What to do. Print the full listing below exactly, keeping every character as it stands.

====== Dataset

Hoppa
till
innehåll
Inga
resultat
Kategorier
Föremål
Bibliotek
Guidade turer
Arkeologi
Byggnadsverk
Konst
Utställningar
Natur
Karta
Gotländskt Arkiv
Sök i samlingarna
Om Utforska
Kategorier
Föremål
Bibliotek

============

Solution for this task.
Hoppa
till
innehåll
Inga
resultat
Kategorier
Föremål
Bibliotek
Guidade turer
Arkeologi
Byggnadsverk
Konst
Utställningar
Natur
Karta
Gotländskt Arkiv
Sök i samlingarna
Om Utforska
Kategorier
Föremål
Bibliotek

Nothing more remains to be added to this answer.